- [What to produce]: The answer is to be an exact copy of the lines below running from the line with "ZUM EVENT (279, 1075)" down to the line with "Wie wird der", both ends included, and nothing more.

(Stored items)
::::

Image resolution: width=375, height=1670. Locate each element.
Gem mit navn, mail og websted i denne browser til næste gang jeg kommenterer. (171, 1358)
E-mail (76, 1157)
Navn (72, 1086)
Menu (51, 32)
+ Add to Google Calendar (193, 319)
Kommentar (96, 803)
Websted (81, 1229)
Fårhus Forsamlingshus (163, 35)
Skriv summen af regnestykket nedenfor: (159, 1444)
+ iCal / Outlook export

::::

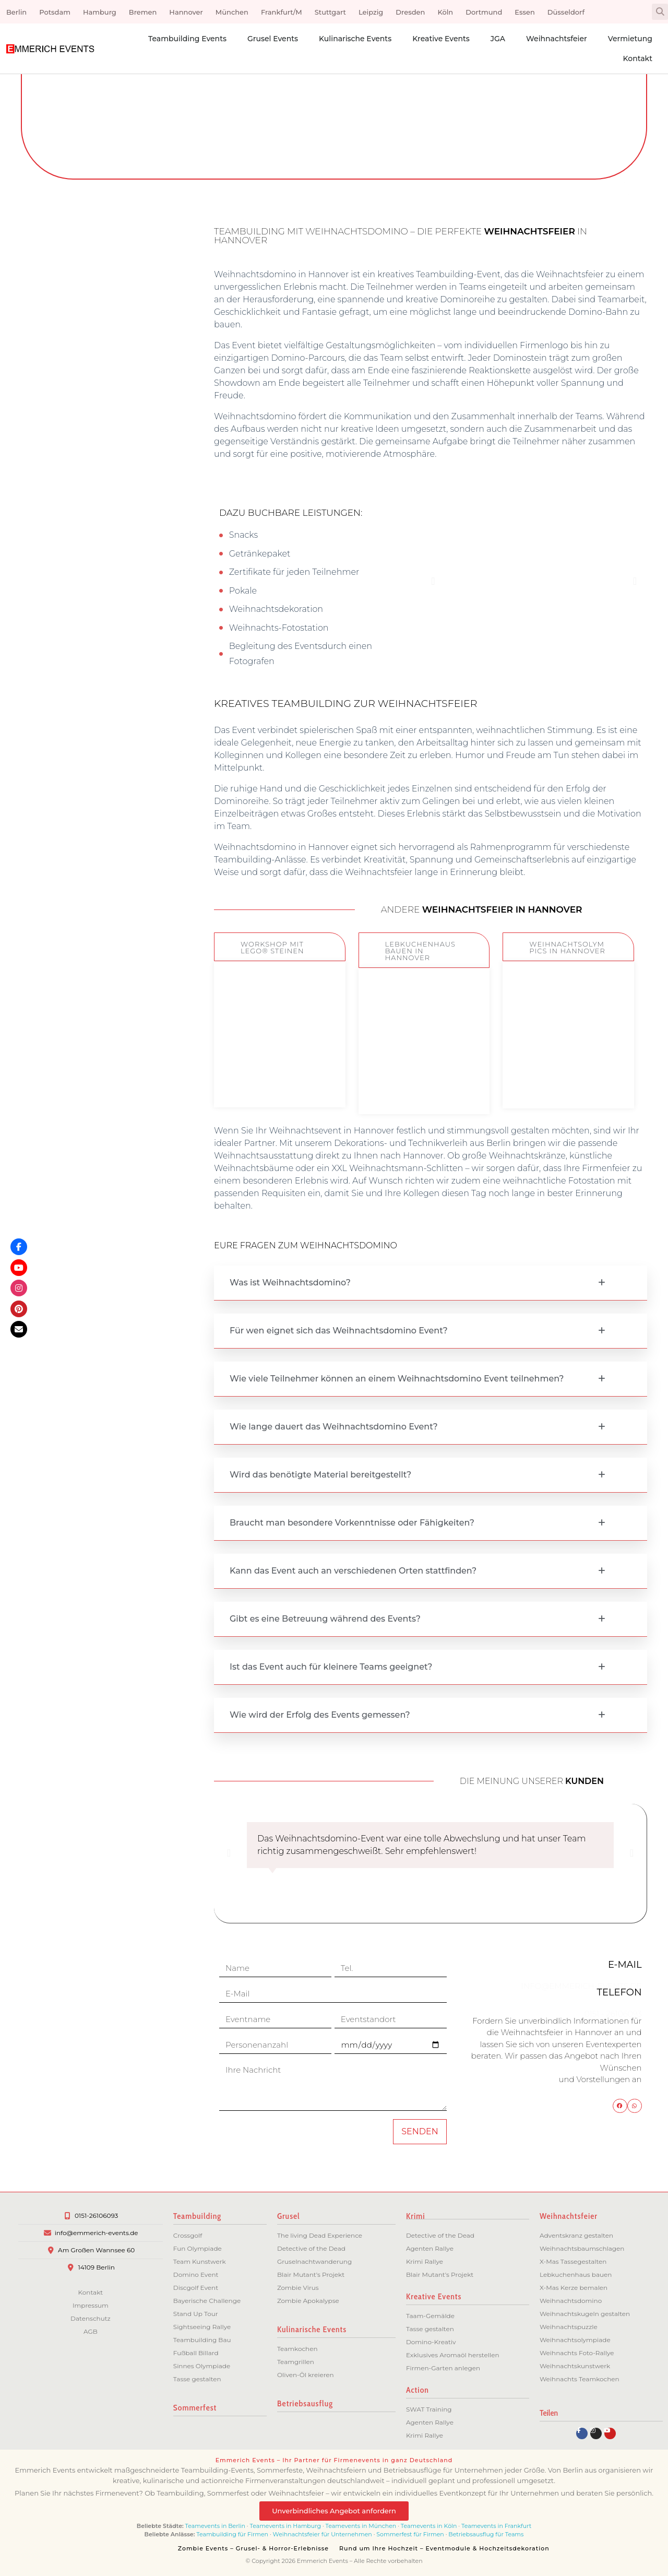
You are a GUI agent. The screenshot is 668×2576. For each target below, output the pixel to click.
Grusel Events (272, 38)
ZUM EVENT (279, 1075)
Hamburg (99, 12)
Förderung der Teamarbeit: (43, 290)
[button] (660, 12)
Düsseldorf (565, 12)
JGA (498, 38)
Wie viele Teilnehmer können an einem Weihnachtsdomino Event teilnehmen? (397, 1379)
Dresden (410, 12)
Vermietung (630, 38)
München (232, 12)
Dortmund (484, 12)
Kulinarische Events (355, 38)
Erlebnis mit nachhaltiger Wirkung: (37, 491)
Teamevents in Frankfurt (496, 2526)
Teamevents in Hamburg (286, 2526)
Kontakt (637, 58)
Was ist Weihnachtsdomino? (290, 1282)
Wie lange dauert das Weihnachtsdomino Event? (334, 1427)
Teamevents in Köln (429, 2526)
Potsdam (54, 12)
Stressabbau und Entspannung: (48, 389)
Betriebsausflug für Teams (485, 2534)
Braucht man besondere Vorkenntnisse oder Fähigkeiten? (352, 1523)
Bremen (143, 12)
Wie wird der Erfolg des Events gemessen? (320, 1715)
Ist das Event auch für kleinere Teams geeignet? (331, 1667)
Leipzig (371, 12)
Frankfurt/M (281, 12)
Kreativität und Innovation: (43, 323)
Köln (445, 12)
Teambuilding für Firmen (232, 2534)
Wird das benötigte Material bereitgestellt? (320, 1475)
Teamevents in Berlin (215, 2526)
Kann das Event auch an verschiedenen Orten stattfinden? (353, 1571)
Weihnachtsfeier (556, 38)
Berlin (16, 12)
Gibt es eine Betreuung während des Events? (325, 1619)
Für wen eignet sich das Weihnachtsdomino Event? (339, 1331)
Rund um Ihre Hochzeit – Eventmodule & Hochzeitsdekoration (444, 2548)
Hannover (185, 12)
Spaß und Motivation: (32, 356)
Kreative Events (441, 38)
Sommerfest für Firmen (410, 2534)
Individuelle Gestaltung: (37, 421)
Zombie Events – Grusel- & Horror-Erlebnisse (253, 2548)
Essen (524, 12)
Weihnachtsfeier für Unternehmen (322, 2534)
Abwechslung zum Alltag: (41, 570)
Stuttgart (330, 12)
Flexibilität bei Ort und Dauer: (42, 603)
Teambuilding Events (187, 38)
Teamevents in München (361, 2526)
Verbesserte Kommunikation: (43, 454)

::::

- [Expected answer]:
ZUM EVENT (279, 1075)
Hamburg (99, 12)
Förderung der Teamarbeit: (43, 290)
[button] (660, 12)
Düsseldorf (565, 12)
JGA (498, 38)
Wie viele Teilnehmer können an einem Weihnachtsdomino Event teilnehmen? (397, 1379)
Dresden (410, 12)
Vermietung (630, 38)
München (232, 12)
Dortmund (484, 12)
Kulinarische Events (355, 38)
Erlebnis mit nachhaltiger Wirkung: (37, 491)
Teamevents in Frankfurt (496, 2526)
Teamevents in Hamburg (286, 2526)
Kontakt (637, 58)
Was ist Weihnachtsdomino? (290, 1282)
Wie lange dauert das Weihnachtsdomino Event? (334, 1427)
Teamevents in Köln (429, 2526)
Potsdam (54, 12)
Stressabbau und Entspannung: (48, 389)
Betriebsausflug für Teams (485, 2534)
Braucht man besondere Vorkenntnisse oder Fähigkeiten? (352, 1523)
Bremen (143, 12)
Wie wird der Erfolg des Events gemessen? (320, 1715)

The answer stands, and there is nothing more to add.